それでも何とか危ういながらも保ってきた〈こころの健康〉は息子の卒業式前に崩れた。
以前ここに書かせてもらったが、アタシはアタシのひとつのケジメとしてこの式には堂々と〈彼の母親〉として参列するつもりだった。手と足が動かなくたってアタシは母親だ。確かにほとんどの〈母親〉と呼ばれる人が出来る事が悔しいことに出来ないし、もちろんたった一人の車イスの母親は目をひく。でも「だから何?」なのだ。逆にほとんどの〈母親〉が味わえない経験をしているし一生懸命に生きている!〜と自負している・・・。
でも息子は〈普通の母親〉が良かったようだ。 「お母さんには来てほしくない」と・・。
矢継ぎ早に「何故?」とがなりたてるアタシに予想通りの「車イスだから」の返答。
彼の気持ちは痛いほどわかる。こんな人生のハプニングさえなければ、友達のお母さんと同じ健常者だったのだ・・・。 〜だから正装した息子と父親をベッドの上で布団を被りながら見送った。 心配して訪ねてくれた母と姉の前で大声で泣いた・・・。

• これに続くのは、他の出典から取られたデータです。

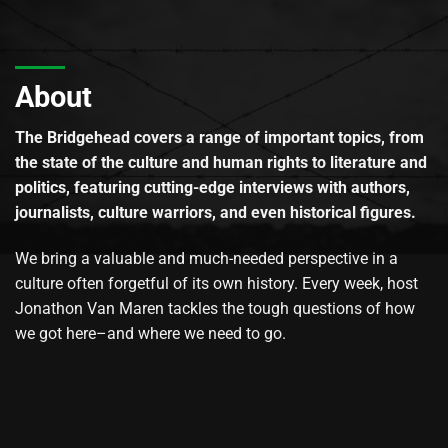
About
The Bridgehead covers a range of important topics, from
the state of the culture and human rights to literature and
politics, featuring cutting-edge interviews with authors,
journalists, culture warriors, and even historical figures.
We bring a valuable and much-needed perspective in a
culture often forgetful of its own history. Every week, host
Jonathon Van Maren tackles the tough questions of how
we got here–and where we need to go.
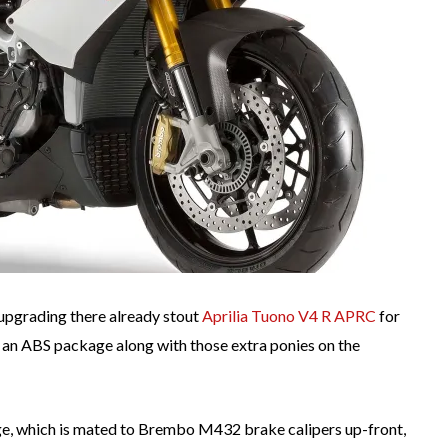
 upgrading there already stout
Aprilia Tuono V4 R APRC
for
 an ABS package along with those extra ponies on the
e, which is mated to Brembo M432 brake calipers up-front,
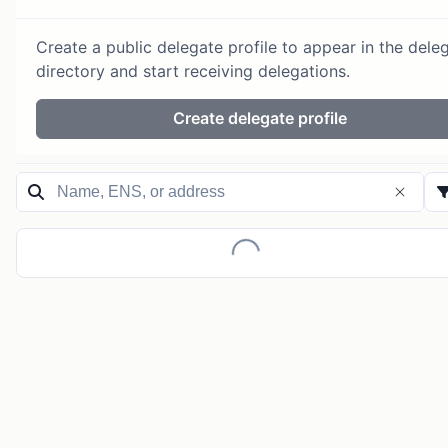
Create a public delegate profile to appear in the dele
directory and start receiving delegations.
Create delegate profile
Loading...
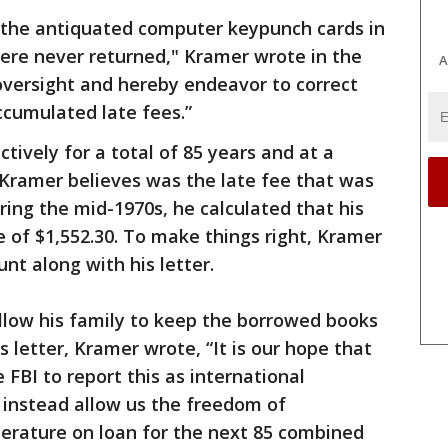
 the antiquated computer keypunch cards in
ere never returned," Kramer wrote in the
A
 oversight and hereby endeavor to correct
ccumulated late fees.”
ctively for a total of 85 years and at a
 Kramer believes was the late fee that was
ring the mid-1970s, he calculated that his
 of $1,552.30. To make things right, Kramer
nt along with his letter.
allow his family to keep the borrowed books
s letter, Kramer wrote, “It is our hope that
e FBI to report this as international
d instead allow us the freedom of
iterature on loan for the next 85 combined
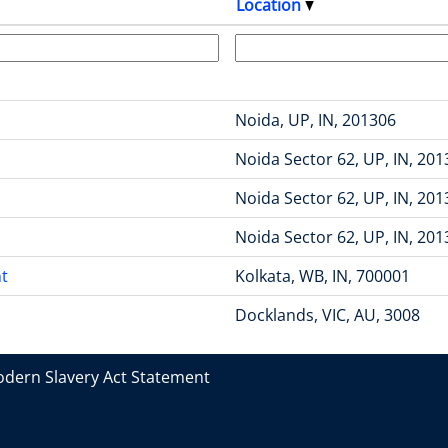
Location
Noida, UP, IN, 201306
Noida Sector 62, UP, IN, 20
Noida Sector 62, UP, IN, 20
Noida Sector 62, UP, IN, 20
t
Kolkata, WB, IN, 700001
Docklands, VIC, AU, 3008
dern Slavery Act Statement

ドラマのワンシーンみたいだとどこか冷静なアタシもいた。
怪我をしてから何度も泣いた。ただ悲しくて泣くのではなく、どうにも出来ない感情を吐き出す為に泣きわめくのだ。擬音だと〈シクシク〉でも〈メソメソ〉でもなく〈ギャーギャー〉だ。そんな状態のアタシの横にはいつも黙って夫がいる・・・。ひとしきり悪態をつけば終わる事を知っているし、アタシもそうする事で自分にケリをつけるしか術がない事はわかっている。前に進むしかないのだ。今回は〈くやしい〉の気持ちの涙だった・・。
今回の題材はこの原稿の締め切り直前に変更した。卒業式から1週間が経とうとしている今、息子はアタシと1メートルも離れない場所でテレビを見ている。同じ年の頃のアタシにそっくりだ・・・。 式から暫くはギクシャクしていた関係は戻りつつある。 何年かかるかはわからないが、いつかこの日の心の内をお互いに話せる日がくるのだろうか・・・。
彼は彼なりに、アタシもアタシなりに精一杯過ごしていた日のことを・・・。